## Additional hints for questions 1 and 3

- Question 1. In class I described an algorithm for solving the consensus
problem in the presence of stopping failures. The algorithm is the same as that
given in question 1 of the assignment, except that the number of rounds is
*f+1*, where *f* is an upper bound on the maximum number of
processors that
can fail.
The proof of correctness is as follows. There must be at least one round
of the algorithm when no processors fail; this is because if at least one
processor fails in each round then there would be *f+1* failures.

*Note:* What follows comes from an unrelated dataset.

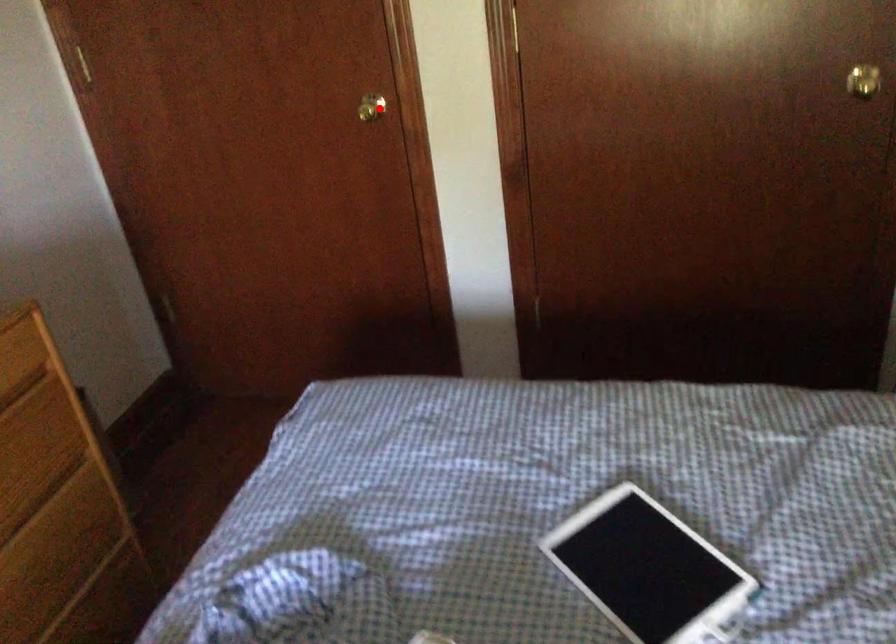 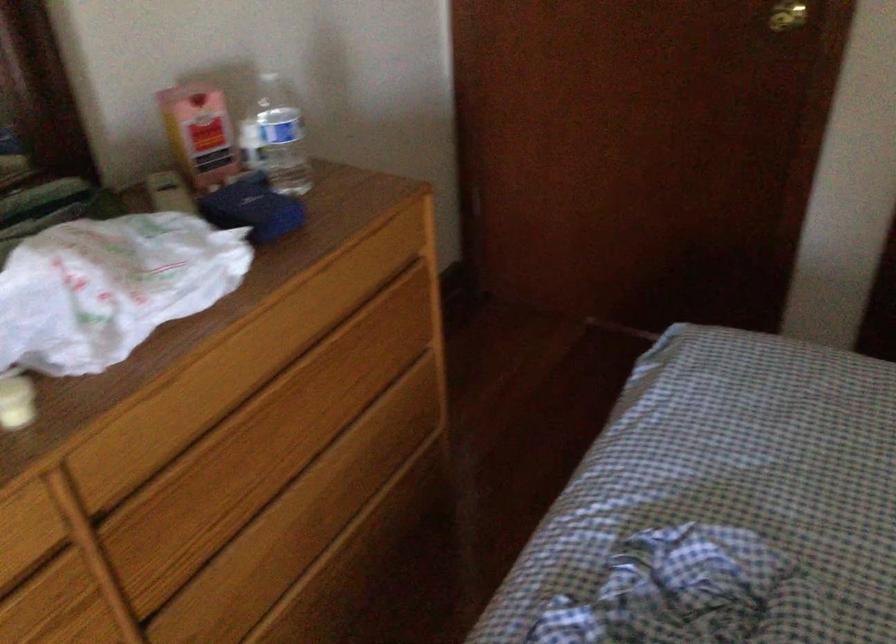 Where in the second image is the point corresponding to the highlighted location from the first image?

(787, 15) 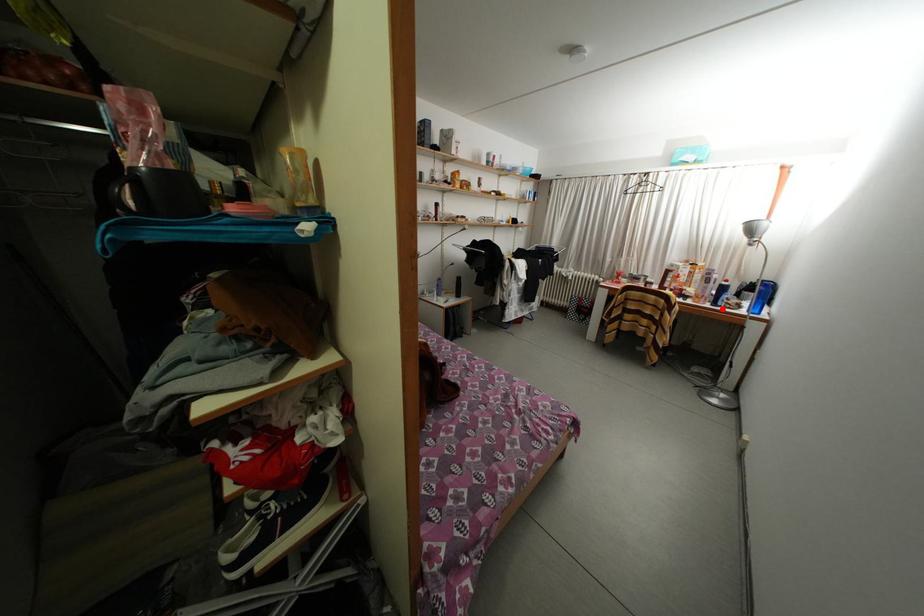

Consider the round *i* when no processor fails. Notice that in this round
all messages are delivered, received and processed. Hence, at the end of this
round all processors will
have selected the same value *v*. In the following
rounds, if any, all processors send messages containing the value *v*,
so any processor failures happening in these rounds will not change the
value that the processors have selected and thus at the end the processors
will achieved consensus.
Your proof for the half consensus problem can have a similar structure as the
proof above. You need to show that there is one round *i*
when not too many
processors fail and use that to argue that at the end of the round the
total number of values that the processors will have selected cannot be
too large either. Then, argue that the rounds following the *i*-th one
cannot increase the number of different values that the processors have
selected.
- Question 3. Most of you have correctly selected the value of the one
addresses to store in the finger table. To determine the other and to
prove that it is the best possible one, assume that the address is that
of the successor of a processor at least a distance
*x* from the
ring identifier of the current processor. Then write an equation for the
number of messages that would have to be sent to find any key in the system.
This will be a function of *x*. Finally, minimize that function.